> _Requirement_
Among the entries below, find all lines that include "Shizuoka" and copy them.
- - - -
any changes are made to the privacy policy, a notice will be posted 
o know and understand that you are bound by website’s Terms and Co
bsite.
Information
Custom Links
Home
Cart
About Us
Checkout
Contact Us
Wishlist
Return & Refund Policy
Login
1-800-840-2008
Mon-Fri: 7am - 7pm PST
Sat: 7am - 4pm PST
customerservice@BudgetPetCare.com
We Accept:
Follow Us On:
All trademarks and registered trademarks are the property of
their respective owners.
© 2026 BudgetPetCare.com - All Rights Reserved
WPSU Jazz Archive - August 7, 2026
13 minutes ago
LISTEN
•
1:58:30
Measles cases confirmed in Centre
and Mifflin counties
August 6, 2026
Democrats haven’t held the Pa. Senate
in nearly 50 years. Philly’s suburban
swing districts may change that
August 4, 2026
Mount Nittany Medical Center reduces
- - - -
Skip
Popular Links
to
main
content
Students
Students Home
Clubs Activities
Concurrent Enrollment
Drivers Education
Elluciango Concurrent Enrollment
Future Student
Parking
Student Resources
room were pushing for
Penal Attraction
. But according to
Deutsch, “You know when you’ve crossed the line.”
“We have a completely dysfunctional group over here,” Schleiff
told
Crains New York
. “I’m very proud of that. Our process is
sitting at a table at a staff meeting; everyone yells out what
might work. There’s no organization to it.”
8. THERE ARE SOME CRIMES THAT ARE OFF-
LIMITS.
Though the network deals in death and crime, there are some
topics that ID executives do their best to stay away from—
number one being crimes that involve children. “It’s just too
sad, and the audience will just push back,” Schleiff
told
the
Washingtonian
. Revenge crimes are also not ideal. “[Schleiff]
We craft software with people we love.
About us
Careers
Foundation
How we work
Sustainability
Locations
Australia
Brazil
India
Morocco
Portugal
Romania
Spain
- - - -
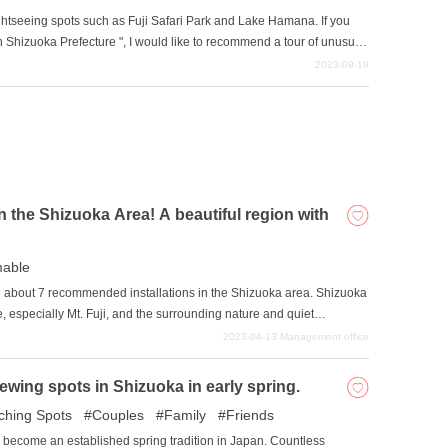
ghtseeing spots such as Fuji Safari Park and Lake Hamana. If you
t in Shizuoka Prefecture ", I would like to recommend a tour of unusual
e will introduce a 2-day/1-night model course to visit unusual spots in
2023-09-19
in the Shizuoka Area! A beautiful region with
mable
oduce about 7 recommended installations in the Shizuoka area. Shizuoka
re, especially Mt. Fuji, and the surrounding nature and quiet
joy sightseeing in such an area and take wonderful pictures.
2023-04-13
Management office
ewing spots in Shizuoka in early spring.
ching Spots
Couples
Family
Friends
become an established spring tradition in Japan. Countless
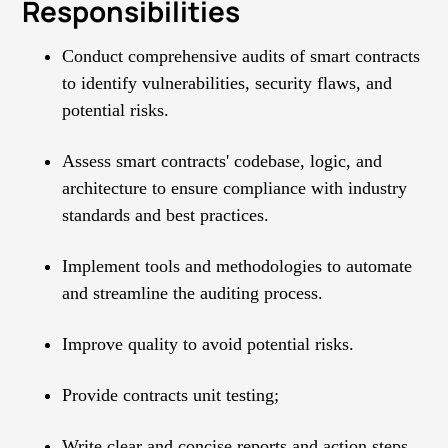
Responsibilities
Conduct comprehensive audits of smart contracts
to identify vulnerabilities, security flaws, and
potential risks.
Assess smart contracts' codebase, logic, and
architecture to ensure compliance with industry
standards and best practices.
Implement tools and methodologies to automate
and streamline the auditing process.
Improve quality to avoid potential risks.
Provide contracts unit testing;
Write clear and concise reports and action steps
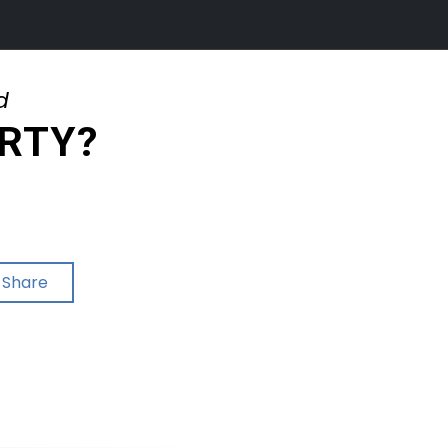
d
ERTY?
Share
- - - -
> _Answer to this problem_
t in Shizuoka Prefecture ", I would like to recommend a tour of unusual
in the Shizuoka Area! A beautiful region with
oduce about 7 recommended installations in the Shizuoka area. Shizuoka
ewing spots in Shizuoka in early spring.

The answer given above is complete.